Millennials also want to “make a difference,” says George. “By the way, they don’t want to wait until they are 40 or 50 to do it. They want to do it right now.”
Where is the US Manufacturing Compass Pointed?
What kind of U.S. manufacturing environment will these leaders operate in? George says the U.S. won’t find success trying to compete with China and low-cost manufacturing nations producing standard products.
“The U.S. needs to compete in complex manufacturing based upon product innovation,” he says. ‘I think that is its sweet spot.”
George says the key to that future is developing a new generation of skilled workers.
“There is a huge risk that our workforce right now is becoming obsolete, because we aren’t emphasizing the importance of a well-trained, skilled workforce,” says George. He adds there is too much focus on “generic college education” and not enough attention to vocational education. In that respect, Germany has done an “outstanding job,” says George.
“How can they sell machine tools all over the world – Korea, China, Japan so effectively when they have very high-cost labor? They do so because of the quality and expertise. I think that is what the U.S. has to emphasize,” he says.
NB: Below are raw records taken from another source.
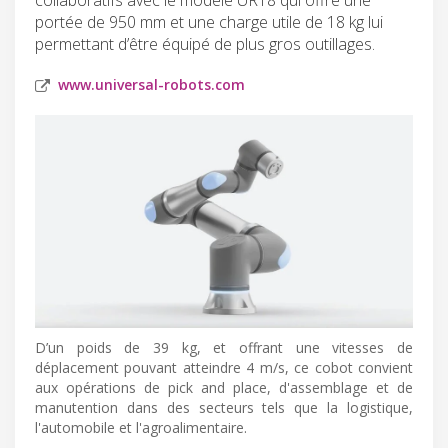
portée de 950 mm et une charge utile de 18 kg lui
permettant d’être équipé de plus gros outillages.
www.universal-robots.com
D’un poids de 39 kg, et offrant une vitesses de
déplacement pouvant atteindre 4 m/s, ce cobot convient
aux opérations de pick and place, d'assemblage et de
manutention dans des secteurs tels que la logistique,
l'automobile et l'agroalimentaire.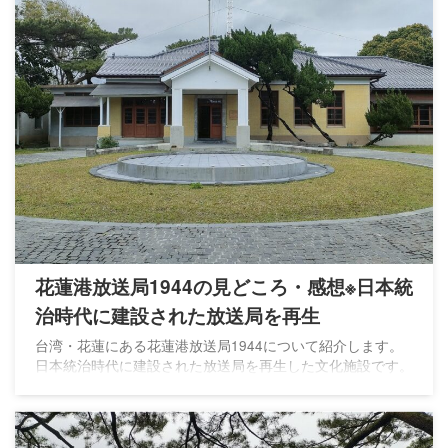
花蓮港放送局1944の見どころ・感想※日本統
治時代に建設された放送局を再生
台湾・花蓮にある花蓮港放送局1944について紹介します。
日本統治時代に建設された放送局を再生した文化施設です。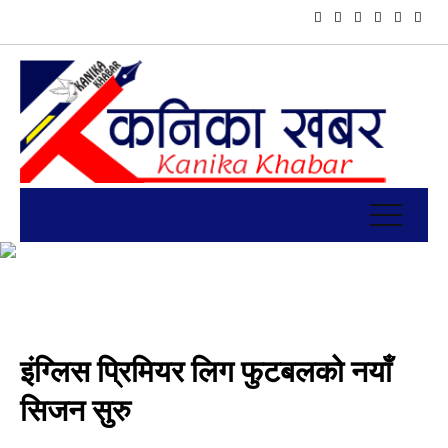
इंग्लिस प्रिमियर लिग फुटबलको नयाँ
सिजन सुरु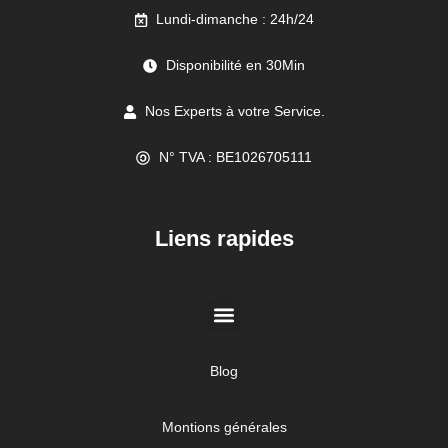
Lundi-dimanche : 24h/24
Disponibilité en 30Min
Nos Experts à votre Service.
N° TVA : BE1026705111
//
Liens rapides
Blog
Montions générales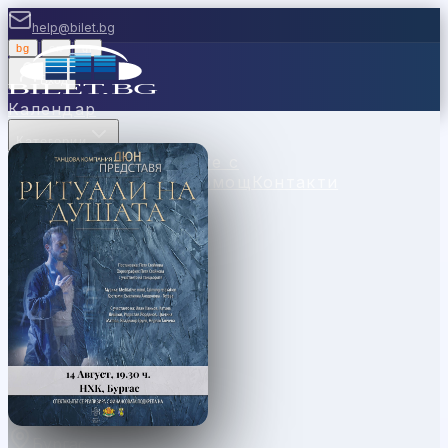
help@bilet.bg
bg
|
en
|
gr
Вход
Календар
Категории
Места
Каси
Продавайте с
нас
Ваучери
Новини
Помощ
Контакти
Бургас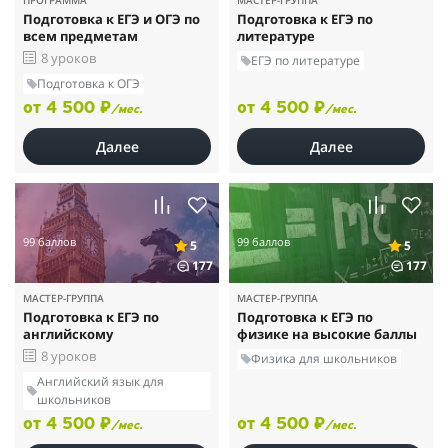
ПРОГРАММА
МАСТЕР-ГРУППА
Подготовка к ЕГЭ и ОГЭ по
Подготовка к ЕГЭ по
всем предметам
литературе
8 уроков
ЕГЭ по литературе
Подготовка к ОГЭ
от 4 500 ₽
от 4 500 ₽
/мес.
/мес.
Далее
Далее
99 баллов
99 баллов
5
5
177
177
МАСТЕР-ГРУППА
МАСТЕР-ГРУППА
Подготовка к ЕГЭ по
Подготовка к ЕГЭ по
английскому
физике на высокие баллы
8 уроков
Физика для школьников
Английский язык для
школьников
от 4 500 ₽
от 4 500 ₽
/мес.
/мес.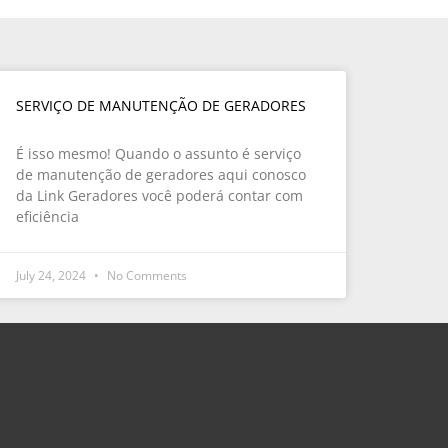
SERVIÇO DE MANUTENÇÃO DE GERADORES
É isso mesmo! Quando o assunto é serviço
de manutenção de geradores aqui conosco
da Link Geradores você poderá contar com
eficiência
July 24, 2024
No Comments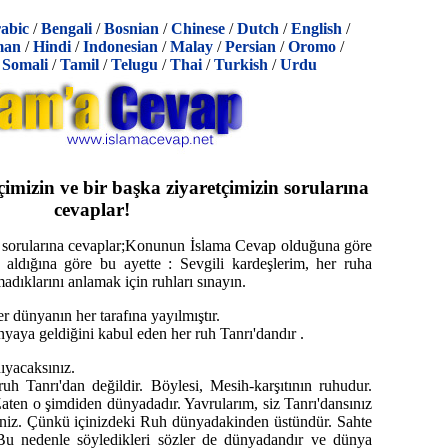
abic
/
Bengali
/
Bosnian
/
Chinese
/
Dutch
/
English
/
man
/
Hindi
/
Indonesian
/
Malay
/
Persian
/
Oromo
/
/
Somali
/
Tamil
/
Telugu
/
Thai
/
Turkish
/
Urdu
çimizin ve bir başka ziyaretçimizin sorularına
cevaplar!
in sorularına cevaplar;Konunun İslama Cevap olduğuna göre
 aldığına göre bu ayette : Sevgili kardeşlerim, her ruha
adıklarını anlamak için ruhları sınayın.
dünyanın her tarafına yayılmıştır.
nyaya geldiğini kabul eden her ruh Tanrı'dandır .
ıyacaksınız.
ruh Tanrı'dan değildir. Böylesi, Mesih-karşıtının ruhudur.
ten o şimdiden dünyadadır. Yavrularım, siz Tanrı'dansınız
iniz. Çünkü içinizdeki Ruh dünyadakinden üstündür. Sahte
Bu nedenle söyledikleri sözler de dünyadandır ve dünya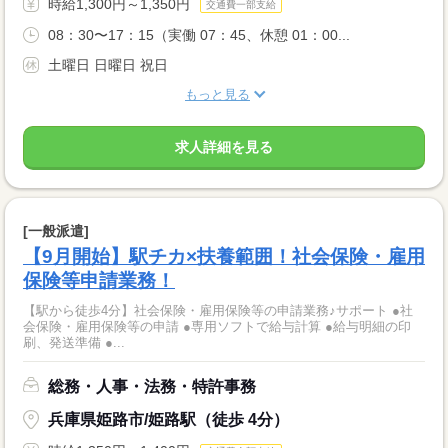
時給1,300円～1,350円
交通費一部支給
08：30〜17：15（実働 07：45、休憩 01：00...
土曜日 日曜日 祝日
もっと見る
求人詳細を見る
[一般派遣]
【9月開始】駅チカ×扶養範囲！社会保険・雇用
保険等申請業務！
【駅から徒歩4分】社会保険・雇用保険等の申請業務♪サポート ●社
会保険・雇用保険等の申請 ●専用ソフトで給与計算 ●給与明細の印
刷、発送準備 ●...
総務・人事・法務・特許事務
兵庫県姫路市/姫路駅（徒歩 4分）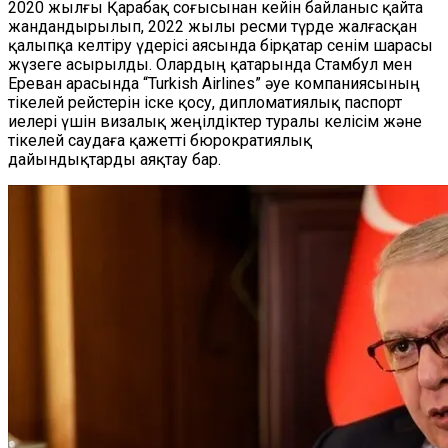
2020 жылғы Қарабақ соғысынан кейін байланыс қайта
жандандырылып, 2022 жылы ресми түрде жалғасқан
қалыпқа келтіру үдерісі аясында бірқатар сенім шарасы
жүзеге асырылды. Олардың қатарында Стамбул мен
Ереван арасында “Turkish Airlines” әуе компаниясының
тікелей рейстерін іске қосу, дипломатиялық паспорт
иелері үшін визалық жеңілдіктер туралы келісім және
тікелей саудаға қажетті бюрократиялық
дайындықтарды аяқтау бар.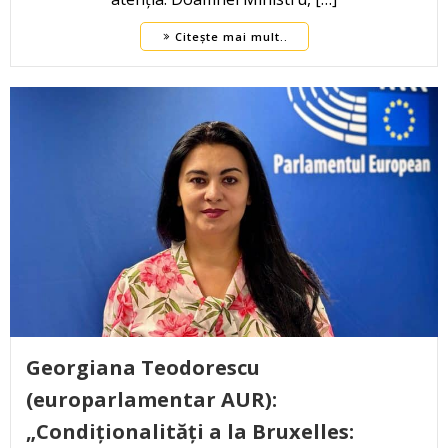
Citește mai mult..
Georgiana Teodorescu
(europarlamentar AUR):
„Condiționalități a la Bruxelles: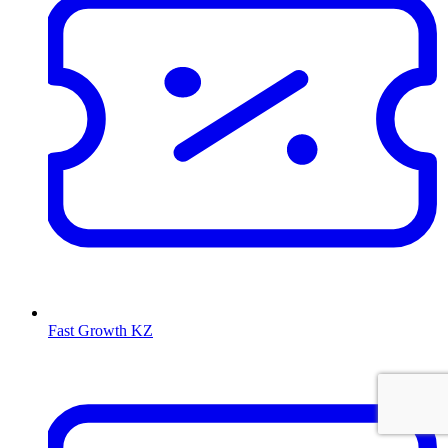
Fast Growth KZ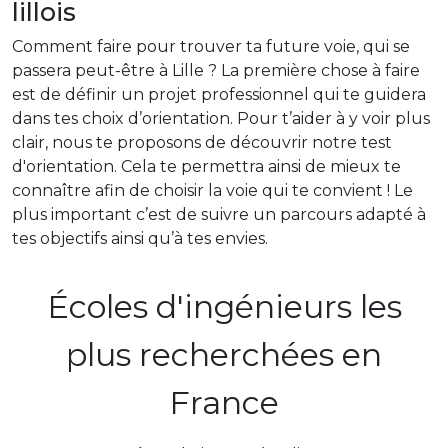
lillois
Comment faire pour trouver ta future voie, qui se
passera peut-être à Lille ? La première chose à faire
est de définir un projet professionnel qui te guidera
dans tes choix d’orientation. Pour t’aider à y voir plus
clair, nous te proposons de découvrir notre test
d'orientation. Cela te permettra ainsi de mieux te
connaître afin de choisir la voie qui te convient ! Le
plus important c’est de suivre un parcours adapté à
tes objectifs ainsi qu’à tes envies.
Écoles d'ingénieurs les
plus recherchées en
France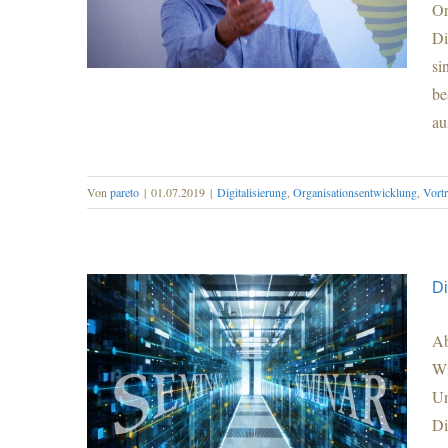
Or
Di
si
be
au
Digitalisierung als Nordstern der
Von
pareto
|
01.07.2019
|
Digitalisierung
,
Organisationsentwicklung
,
Vort
Organisationsentwicklung
Di
Ab
Wi
Un
Di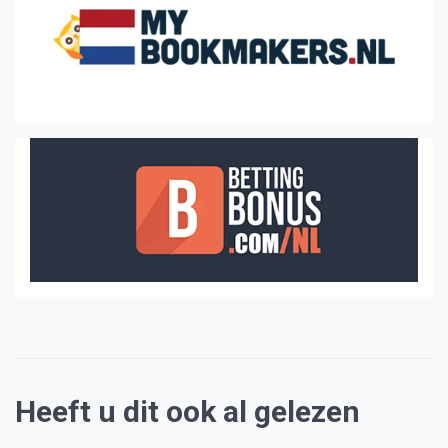
Heeft u dit ook al gelezen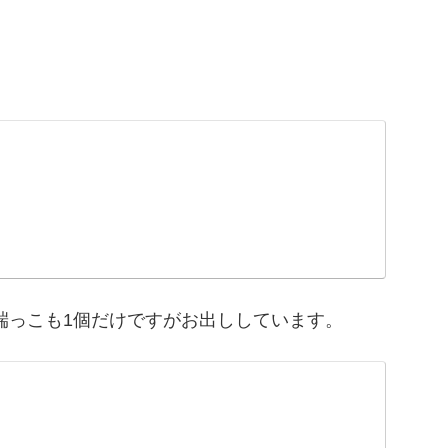
端っこも1個だけですがお出ししています。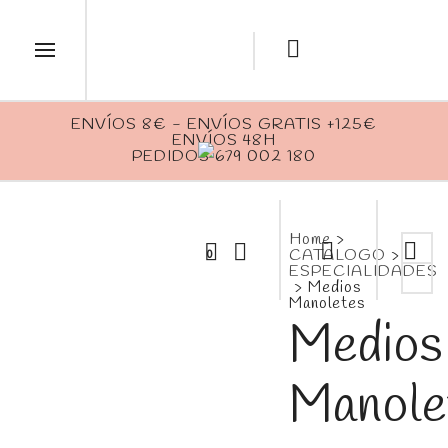
ENVÍOS 8€ - ENVÍOS GRATIS +125€
ENVÍOS 48H
PEDIDOS 679 002 180
Home
>
CATALOGO
>
0
ESPECIALIDADES
>
Medios
Manoletes
Medios
Manole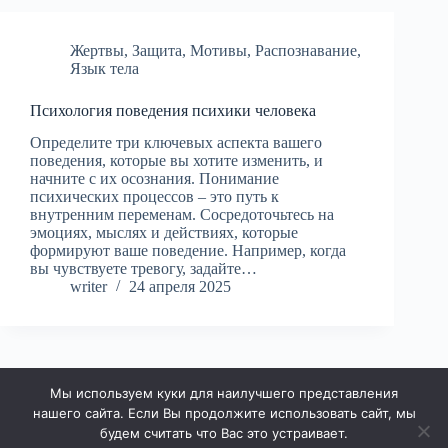
Жертвы
,
Защита
,
Мотивы
,
Распознавание
,
Язык тела
Психология поведения психики человека
Определите три ключевых аспекта вашего
поведения, которые вы хотите изменить, и
начните с их осознания. Понимание
психических процессов – это путь к
внутренним переменам. Сосредоточьтесь на
эмоциях, мыслях и действиях, которые
формируют ваше поведение. Например, когда
вы чувствуете тревогу, задайте…
writer
24 апреля 2025
Мы используем куки для наилучшего представления
НАЗАД
нашего сайта. Если Вы продолжите использовать сайт, мы
будем считать что Вас это устраивает.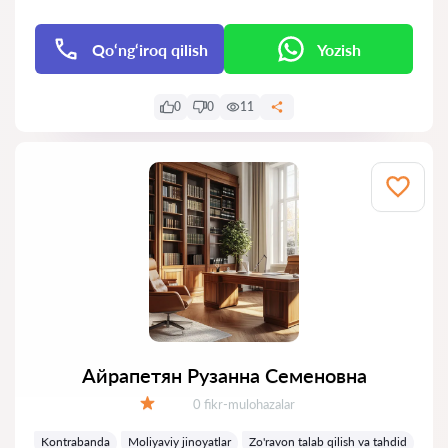
Qo‘ng‘iroq qilish
Yozish
0
0
11
Айрапетян Рузанна Семеновна
Fikrlar:
0 fikr-mulohazalar
Baholash:
Kontrabanda
Moliyaviy jinoyatlar
Zo'ravon talab qilish va tahdid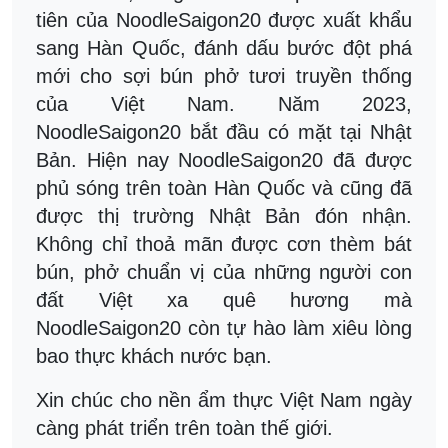
tiên của NoodleSaigon20 được xuất khẩu
sang Hàn Quốc, đánh dấu bước đột phá
mới cho sợi bún phở tươi truyền thống
của Việt Nam. Năm 2023,
NoodleSaigon20 bắt đầu có mặt tại Nhật
Bản. Hiện nay NoodleSaigon20 đã được
phủ sóng trên toàn Hàn Quốc và cũng đã
được thị trường Nhật Bản đón nhận.
Không chỉ thoả mãn được cơn thèm bát
bún, phở chuẩn vị của những người con
đất Việt xa quê hương mà
NoodleSaigon20 còn tự hào làm xiêu lòng
bao thực khách nước bạn.
Xin chúc cho nền ẩm thực Việt Nam ngày
càng phát triển trên toàn thế giới.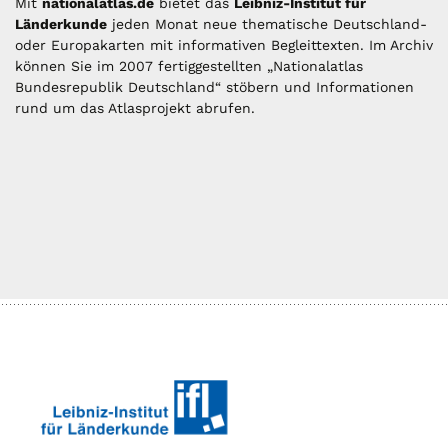
Mit
nationalatlas.de
bietet das
Leibniz-Institut für
Länderkunde
jeden Monat neue thematische Deutschland-
oder Europakarten mit informativen Begleittexten. Im Archiv
können Sie im 2007 fertiggestellten „Nationalatlas
Bundesrepublik Deutschland“ stöbern und Informationen
rund um das Atlasprojekt abrufen.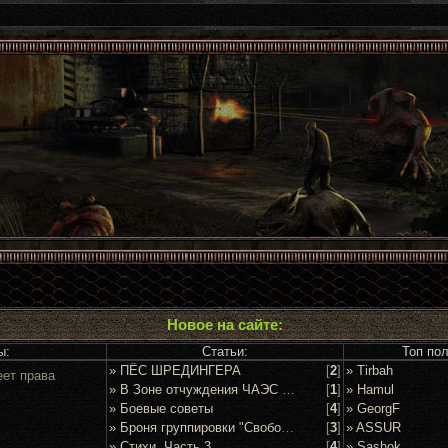
Новое на сайте:
ы:
Статьи:
Топ по
» ПЁС ШРЕДИНГЕРА
[
2
]
» Tirbah
еет права
» В Зоне отчуждения ЧАЭС задержан очередной сталкер
[
1
]
» Hamul
» Боевые советы
[
4
]
» GeorgF
» Броня группировки "Свобода"
[
3
]
» ASSUR
» Стихи. Часть 3
[
4
]
» Sashok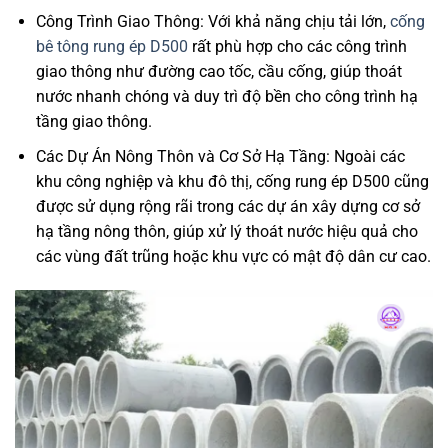
Công Trình Giao Thông: Với khả năng chịu tải lớn,
cống
bê tông rung ép D500
rất phù hợp cho các công trình
giao thông như đường cao tốc, cầu cống, giúp thoát
nước nhanh chóng và duy trì độ bền cho công trình hạ
tầng giao thông.
Các Dự Án Nông Thôn và Cơ Sở Hạ Tầng: Ngoài các
khu công nghiệp và khu đô thị, cống rung ép D500 cũng
được sử dụng rộng rãi trong các dự án xây dựng cơ sở
hạ tầng nông thôn, giúp xử lý thoát nước hiệu quả cho
các vùng đất trũng hoặc khu vực có mật độ dân cư cao.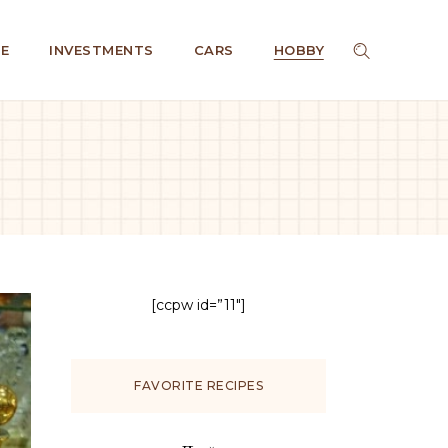
E
INVESTMENTS
CARS
HOBBY
[ccpw id=”11″]
FAVORITE RECIPES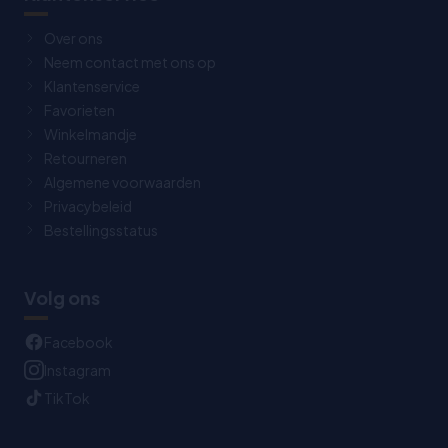
Over ons
Neem contact met ons op
Klantenservice
Favorieten
Winkelmandje
Retourneren
Algemene voorwaarden
Privacybeleid
Bestellingsstatus
Volg ons
Facebook
Instagram
TikTok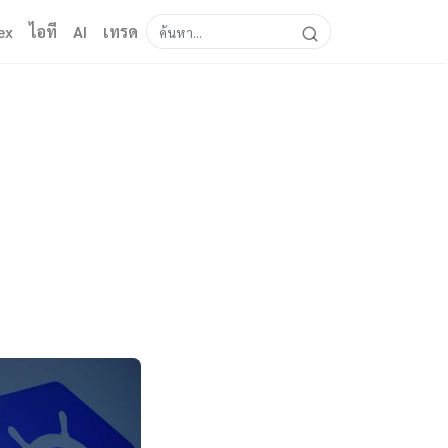
ex
ไอที
AI
เทรด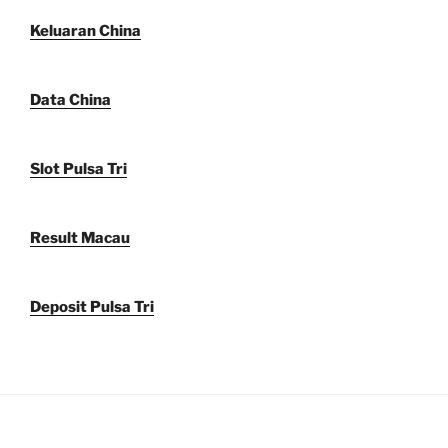
Keluaran China
Data China
Slot Pulsa Tri
Result Macau
Deposit Pulsa Tri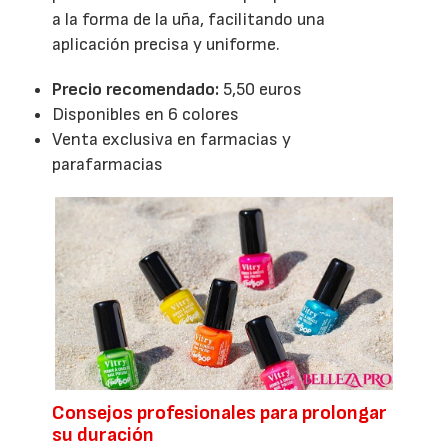
a la forma de la uña, facilitando una
aplicación precisa y uniforme.
Precio recomendado:
5,50 euros
Disponibles en 6 colores
Venta exclusiva en farmacias y
parafarmacias
Consejos profesionales para prolongar
su duración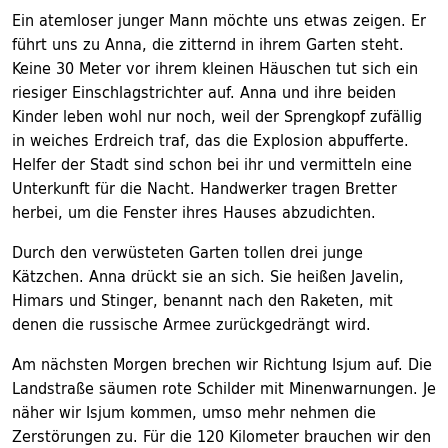
Ein atemloser junger Mann möchte uns etwas zeigen. Er
führt uns zu Anna, die zitternd in ihrem Garten steht.
Keine 30 Meter vor ihrem kleinen Häuschen tut sich ein
riesiger Einschlagstrichter auf. Anna und ihre beiden
Kinder leben wohl nur noch, weil der Sprengkopf zufällig
in weiches Erdreich traf, das die Explosion abpufferte.
Helfer der Stadt sind schon bei ihr und vermitteln eine
Unterkunft für die Nacht. Handwerker tragen Bretter
herbei, um die Fenster ihres Hauses abzudichten.
Durch den verwüsteten Garten tollen drei junge
Kätzchen. Anna drückt sie an sich. Sie heißen Javelin,
Himars und Stinger, benannt nach den Raketen, mit
denen die russische Armee zurückgedrängt wird.
Am nächsten Morgen brechen wir Richtung Isjum auf. Die
Landstraße säumen rote Schilder mit Minenwarnungen. Je
näher wir Isjum kommen, umso mehr nehmen die
Zerstörungen zu. Für die 120 Kilometer brauchen wir den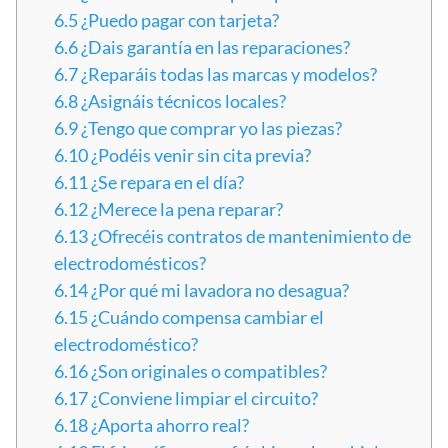
6.5
¿Puedo pagar con tarjeta?
6.6
¿Dais garantía en las reparaciones?
6.7
¿Reparáis todas las marcas y modelos?
6.8
¿Asignáis técnicos locales?
6.9
¿Tengo que comprar yo las piezas?
6.10
¿Podéis venir sin cita previa?
6.11
¿Se repara en el día?
6.12
¿Merece la pena reparar?
6.13
¿Ofrecéis contratos de mantenimiento de
electrodomésticos?
6.14
¿Por qué mi lavadora no desagua?
6.15
¿Cuándo compensa cambiar el
electrodoméstico?
6.16
¿Son originales o compatibles?
6.17
¿Conviene limpiar el circuito?
6.18
¿Aporta ahorro real?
There is no country as innovative as the United States, George declares, but in order for that product innovation to continue, he says the nation must do more to develop its workforce expertise. That means more attention to the people that do the work on the shop floor, he notes, providing the training, tools and financial compensation so that manufacturing attracts the best people and rewards them for their contribution to the company’s success.
George clearly believes that a strong manufacturing sector continues to be vital for the American economy and people.
“Hollowing out our manufacturing base and making us a service economy, as some people were talking about 10 years ago, is very, very foolish,” George concludes.
This article was originally posted 8/18/15 on Industry Week.